Many of the torture techniques used were developed at Guantánamo detention center, including prolonged isolation; the frequent flier program, a sleep deprivation program whereby people were moved from cell to cell every few hours so they couldn't sleep for days, weeks, even months, short-shackling in painful positions; nudity; extreme use of heat and cold; the use of loud music and noise and preying on phobias.

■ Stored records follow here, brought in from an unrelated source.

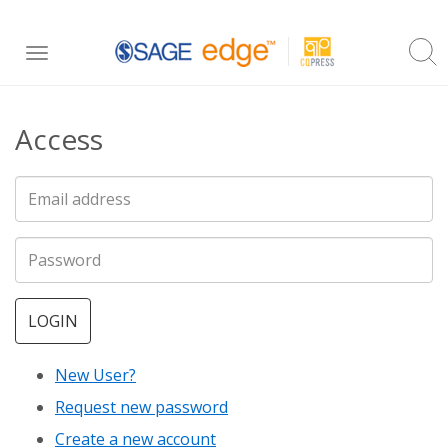
Skip
Toggle
to
navigation
main
Access
content
LOGIN
New User?
Request new password
Create a new account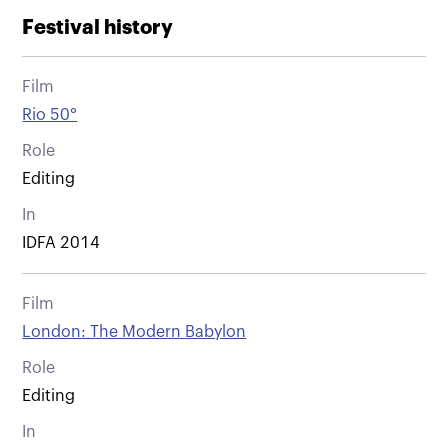
Festival history
Film
Rio 50°
Role
Editing
In
IDFA 2014
Film
London: The Modern Babylon
Role
Editing
In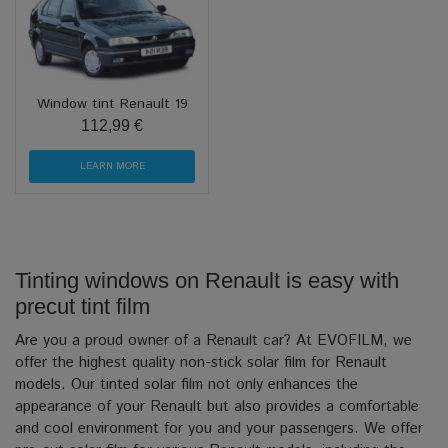
Window tint Renault 19
112,99 €
LEARN MORE
Tinting windows on Renault is easy with
precut tint film
Are you a proud owner of a Renault car? At EVOFILM, we
offer the highest quality non-stick solar film for Renault
models. Our tinted solar film not only enhances the
appearance of your Renault but also provides a comfortable
and cool environment for you and your passengers. We offer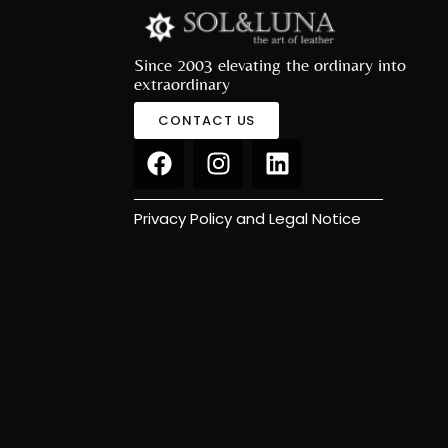
Since 2003 elevating the ordinary into
extraordinary
CONTACT US
Privacy Policy and Legal Notice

Synoptic lineup of results of the Iraq War :
Invasion and occupation of Iraq
Overthrow of Ba'ath Party government and execution of Saddam Hussein
Emergence of significant insurgency, rise of al-Qaeda in Iraq, severe sectarian violence
Subsequent reduction in violence and depletion of al-Qaeda in Iraq
Establishment of democratic election sand formation of new Shia led government
Withdrawal of U.S. forces from Iraq in 2011
Stronger Iranian influence in Iraq
Escalation of sectarian insurgency after U.S. withdrawal leading to the rise of the Islamic State of Iraq and the Levant (ISIL), the successor of al-Qaeda in Iraq
Iraqi Civil War (2014–2017)
Return of U.S. forces to Iraq in 2014
Subsequent end of the Islamic State of Iraq and the Levant in Iraq in 2017
Editor's Note: During the time when Operation Iraqi Freedom--i.e. The Iraq War--started, I was assigned as Senior Naval Officer at NORAD's Western Air Defense Sector Headquarters at what is now Joint Base Lewis-McChord. In 2006, I joined the faculty of Air War College outside Montgomery, Alabama--during the next five years, I met and became friends with some of the Iraqi Air Force's senior officers and their families both of which went on to become General Officers in their country's Air Force. My last year before retirement, I met the first Afghanistan Air Force officer to attend our senior military education college--LtCol Mohammed Sapy. These exceptional men and their famiolies helped manage their countries through the transition periods of both Iraqi Freedom (in Iraq) and Enduring Freedom (in Afghanistan). They have my enduring respect and friendship.